Monday, May 4, 2015

Musings From Another Mother: Jen.

So, once a month, I've been making an effort to share musings from other mothers who inspire me.

January: Janelle 
February: Ashton 
March: Andrea

This month, my favorite month of the year, I'm sharing musings from my FAVORITE friend in the world, Jen.

Jen and I met in a pilates class at the University of Oklahoma. Little did we know, we were in the same pledge class, and were also both Pi Phis. Our friendship, I'm certain, would've flourished regardless. We both sneaked in our puppies at the sorority house! We enjoyed everything from getting snowed in at Campus Lodge and making cookies, going to concerts ((including my first DMB concert ever!)), to eating pizza while watching Joni + Carole documentaries ((or something like that?)), and talking about the world from one of our cozy little abodes. I could always count on Jen to be there for me! And still can!

Whatever our souls are made of, ours are the same. We see the world with similar rose-tinted glasses. And we were fortunate enough to be pregnant at the same time. Our babies are only 3 weeks apart! I knew I wanted to share Jen's thoughts on feminism//spirituality//motherhood, and was so honored she opened up on my little corner of the internet. Thank you, Jen. I love you so much!



What's your definition of a "feminist"?
To me it’s a voice, an example, of how I want women to be viewed and accepted, and the world I want for my child. It’s coloring outside the lines and feeling free to be independent in thought, speech, career and opinion. Before I had my son it was about, me as a woman, and the equality I wanted for us in society. After having my son (although that is still important to me), it’s changed, to the world I want for him and for his children.

Do you consider yourself a feminist?
Yes! I take pride in being a woman and supporting other women. My mom taught me from a young age that women can be educated, fierce and full of love. While I take pride in being a feminist and a strong female, I want my son to know that gender has no indication or control of boundaries or stereotypes set by society. I want him to be whoever he wants, regardless of any type of gender that has been tied to it.

Do you feel closer to whatever you call the Higher Power since a having a "feminist awakening"? Further from?
Ambivalent? Do you think feminism and spirituality are related, or have nothing to do with one another?
Everything to me is related to spirituality. From each breath I take while sitting at work, to how I respond to my husband and son; spirituality is at my core, or so I try for it be.  Being spiritual helps me feel more emotionally intelligent and have a stronger sense of self-awareness.
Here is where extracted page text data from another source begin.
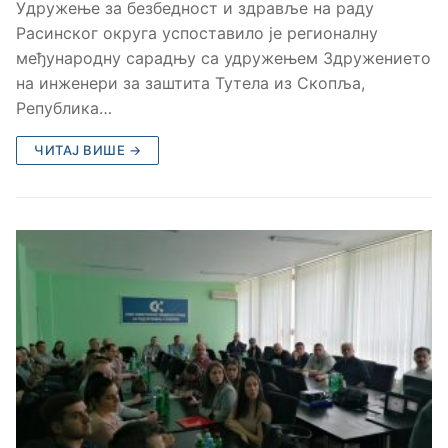
Удружење за безбедност и здравље на раду
Расинског округа успоставило је регионалну
међународну сарадњу са удружењем Здружението
на инженери за заштита Тутела из Скопља,
Република…
ЧИТАЈ ВИШЕ →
So yes, I think feminism and spirituality are tied to one another. Without being self-aware and spiritual I wouldn’t be as in-tune with the things that are an emphasis in my life.

What do you do and what encouraged you to get into your line of work?
I’m an analyst in the oil and gas industry. The company and attractive benefits lured me in shortly after college, and it’s been home ever since. I like showing my son that women can hustle in the workplace and be assertive and driven with diplomacy and grace.
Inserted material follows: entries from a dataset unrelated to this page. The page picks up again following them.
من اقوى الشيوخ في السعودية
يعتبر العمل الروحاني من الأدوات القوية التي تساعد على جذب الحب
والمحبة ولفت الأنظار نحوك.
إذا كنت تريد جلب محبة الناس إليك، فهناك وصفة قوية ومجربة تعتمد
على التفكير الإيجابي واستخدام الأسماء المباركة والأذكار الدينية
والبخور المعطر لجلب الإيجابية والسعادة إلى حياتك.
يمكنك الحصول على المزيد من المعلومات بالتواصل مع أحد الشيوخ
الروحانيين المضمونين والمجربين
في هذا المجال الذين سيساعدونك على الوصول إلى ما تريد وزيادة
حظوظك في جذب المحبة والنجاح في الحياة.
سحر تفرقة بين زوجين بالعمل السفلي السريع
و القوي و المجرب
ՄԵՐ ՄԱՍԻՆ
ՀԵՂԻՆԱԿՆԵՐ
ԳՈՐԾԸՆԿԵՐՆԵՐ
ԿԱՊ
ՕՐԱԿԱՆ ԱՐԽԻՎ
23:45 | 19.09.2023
What spiritual practices//habits//routines do you incorporate into your life? How do you bring spirituality to your family life?
I try to have some quiet time daily, whether it’s on my way to work, the first few minutes of my day in the office, or while running or taking a bubble bath.
In terms of my family life, I try to pray each night with Jude before bed. I start by telling him it’s time for prayer and tell him how loved, smart and kind he is. We end with saying, “thank you Jesus” and then I plop him in bed. My husband, son and I TRY to get to church on Sundays because we enjoy it as a family, but don’t make it as often as we would like. Going reaffirms to us the stresses of everyday life that need to be left on the sidelines so that we can refocus our thoughts and energy on what’s important - loving each other and imitating our Creator. Crossings Community Church does an excellent job of teaching grace, love, acceptance and mercy. Things I want to be at the forefront of my family’s heart and mind.

Do you want your children to have the same religious experience that you did as a child?
Honestly, not at all. I grew up with divorced parents and my Dad was very strict religiously. It made me uncomfortable and gave me an unfortunate image of what Church and faith really are. I do appreciate his diligence to teaching me how important a relationship is with Jesus. That’s still with me today and something I’m very appreciative for.
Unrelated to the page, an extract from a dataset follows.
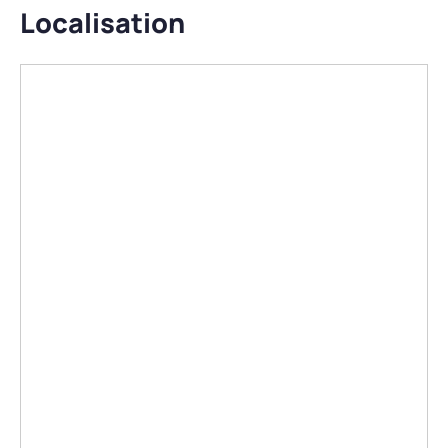
Localisation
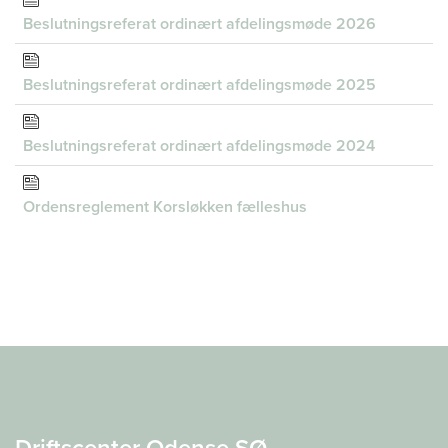
Beslutningsreferat ordinært afdelingsmøde 2026
Beslutningsreferat ordinært afdelingsmøde 2025
Beslutningsreferat ordinært afdelingsmøde 2024
Ordensreglement Korsløkken fælleshus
I want my children to grow up knowing they have the freedom to choose what spirituality means to them; how it can make them a better person and contribution to society. To feel free from any type of judgement or discernment. To me it stems from feeling full of love on the inside and spreading that love to others through words and action on the outside. That’s simplistic, but the best way I can think to summarize it.

What is the difference between religion and spirituality?
Off the top of my head, religion is something you read in a book, and spirituality is something you feel. Religion defines one person from another, whereas spirituality is a common thread that brings us together. All Buddhists, Islams, Latter Day Saints and Christians alike, believe in love for one another.

What do you think happens when we die?
I believe our souls live on. When I look up at the sky on a pretty day I think of loved ones I’ve lost and know they’re looking down on us. I’m a strong believer in angels. I know of times when they’ve been sent to me. What the afterlife looks like, I couldn’t say, but I have complete faith in it.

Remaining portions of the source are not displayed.